Этот необычный человек утверждал, что пространство и время зависят от наблюдателя, что энергия и масса — одно и то же, что ничто в мире не может перемещаться так же быстро, как свет, что пространство искривлено. Он перевел понятие гравитации в чисто геометрическую сферу. Он объяснил смещение перигелия Меркурия, описал отклонение света, испускаемого звездой, при прохождении его рядом с Солнцем, предсказал красное смещение света из гравитационного ноля и заложил основы понимания Вселенной.
Эйнштейн, представлявший теоретическую космологию, и Хаббл — лицо космологии наблюдательной — должны были встретиться. Чего можно было ожидать от этой встречи? Если задуматься, она вполне могла обернуться сущим кошмаром. Что может быть общего между Хабблом, проводившим астрономические наблюдения в военной форме, управлявшим телескопом по звуку сигнальной трубы, жившим по законам военного лагеря, и самым ироничным из антимилитаристов? Именно Эйнштейну принадлежат слова:
«Тот, кто довольно марширует под музыку в строю, уже заслужил мое презрение. Мозгом он был наделен по ошибке, ему вполне было бы достаточно и спинного мозга».
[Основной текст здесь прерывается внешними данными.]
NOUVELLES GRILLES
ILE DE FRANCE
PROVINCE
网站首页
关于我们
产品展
Как мог человек, на дух не переносивший военных, поладить с Хабблом? Конечно, приведенные выше слова относились к нацистам. Но все же один был пацифистом, а второй — добровольцем в двух войнах; один совершенно не придавал значения своей одежде и внешнему виду, а второй заказывал гардероб у английского портного... Они были полной противоположностью друг друга, как же они нашли понимание?
Хаббл был не только высоким, но и высокомерным. Он гордился своим ростом; Эйнштейн не понимал его английского, так что для бесед пришлось воспользоваться услугами переводчика.
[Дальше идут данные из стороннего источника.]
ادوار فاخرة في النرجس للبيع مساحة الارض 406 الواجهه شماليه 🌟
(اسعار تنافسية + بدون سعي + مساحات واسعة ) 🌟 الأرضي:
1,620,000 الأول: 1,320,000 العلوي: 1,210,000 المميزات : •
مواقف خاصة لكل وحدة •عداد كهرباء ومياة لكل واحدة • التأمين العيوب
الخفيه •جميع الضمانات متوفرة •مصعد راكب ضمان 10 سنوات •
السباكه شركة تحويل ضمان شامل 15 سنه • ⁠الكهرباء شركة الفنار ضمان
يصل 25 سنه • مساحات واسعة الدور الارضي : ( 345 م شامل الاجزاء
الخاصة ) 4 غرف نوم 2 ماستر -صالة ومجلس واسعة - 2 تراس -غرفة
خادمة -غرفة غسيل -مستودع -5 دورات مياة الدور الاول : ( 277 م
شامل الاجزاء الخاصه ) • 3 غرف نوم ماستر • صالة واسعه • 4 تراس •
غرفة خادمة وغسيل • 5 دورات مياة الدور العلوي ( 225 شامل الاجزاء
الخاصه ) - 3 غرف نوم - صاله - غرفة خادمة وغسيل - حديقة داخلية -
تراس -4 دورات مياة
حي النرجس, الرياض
Еще более серьезным препятствием, которое разделяло двух гениев непреодолимой интеллектуальной стеной, был тот факт, что Вселенная, описанная Эйнштейном, была статичной, а Вселенная, наблюдаемая Хабблом, — динамичной.
Словом, от этой встречи стоило бы ожидать шумного столкновения. Но великие ученые оказались выше своих предпочтений: они не только поняли друг друга — эта встреча стала решающей в истории науки.
К обсерватории подъехал автомобиль. На заднем сиденье Эйнштейн разместился посредине, Хаббл — справа, Адамс — слева. Они осмотрели солнечный телескоп, используемый для подтверждения теории относительности, и 100-дюймовый телескоп. Эйнштейн никогда не видел оборудования столь огромных размеров. Он живо заинтересовался всеми деталями, поднялся на лестницы, которые вели к разным платформам, сфотографировался с Хабблом и другими на карнизе, огибающем основание купола и устроенном для ремонтных работ, а Адамс только хватался за голову от ужаса: не дай бог, если с гостем произойдет несчастный случай.